What the task requires: For the material that follows, list every line containing the word "bahagi".

┏━━

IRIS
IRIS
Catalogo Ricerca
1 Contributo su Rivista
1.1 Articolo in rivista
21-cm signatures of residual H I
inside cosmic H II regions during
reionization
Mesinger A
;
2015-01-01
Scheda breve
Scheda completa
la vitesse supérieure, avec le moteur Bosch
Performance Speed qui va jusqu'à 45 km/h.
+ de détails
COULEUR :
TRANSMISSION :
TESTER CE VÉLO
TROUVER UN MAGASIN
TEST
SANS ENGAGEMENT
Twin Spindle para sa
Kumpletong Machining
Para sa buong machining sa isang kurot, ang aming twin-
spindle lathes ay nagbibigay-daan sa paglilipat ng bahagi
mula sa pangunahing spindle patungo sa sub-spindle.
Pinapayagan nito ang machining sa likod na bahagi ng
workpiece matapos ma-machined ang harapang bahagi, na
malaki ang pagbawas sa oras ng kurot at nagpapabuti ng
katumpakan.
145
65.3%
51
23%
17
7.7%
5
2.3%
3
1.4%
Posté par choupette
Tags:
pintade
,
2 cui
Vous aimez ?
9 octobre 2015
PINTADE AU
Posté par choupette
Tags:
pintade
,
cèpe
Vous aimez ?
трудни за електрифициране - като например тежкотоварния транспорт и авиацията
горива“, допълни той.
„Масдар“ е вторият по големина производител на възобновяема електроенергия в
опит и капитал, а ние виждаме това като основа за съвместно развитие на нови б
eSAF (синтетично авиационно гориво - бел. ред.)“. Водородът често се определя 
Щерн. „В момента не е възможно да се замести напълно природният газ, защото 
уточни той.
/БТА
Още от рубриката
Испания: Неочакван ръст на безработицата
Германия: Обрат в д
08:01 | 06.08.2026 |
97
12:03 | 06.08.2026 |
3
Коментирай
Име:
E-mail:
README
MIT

┗━━

Response area:
spindle lathes ay nagbibigay-daan sa paglilipat ng bahagi
Pinapayagan nito ang machining sa likod na bahagi ng
workpiece matapos ma-machined ang harapang bahagi, na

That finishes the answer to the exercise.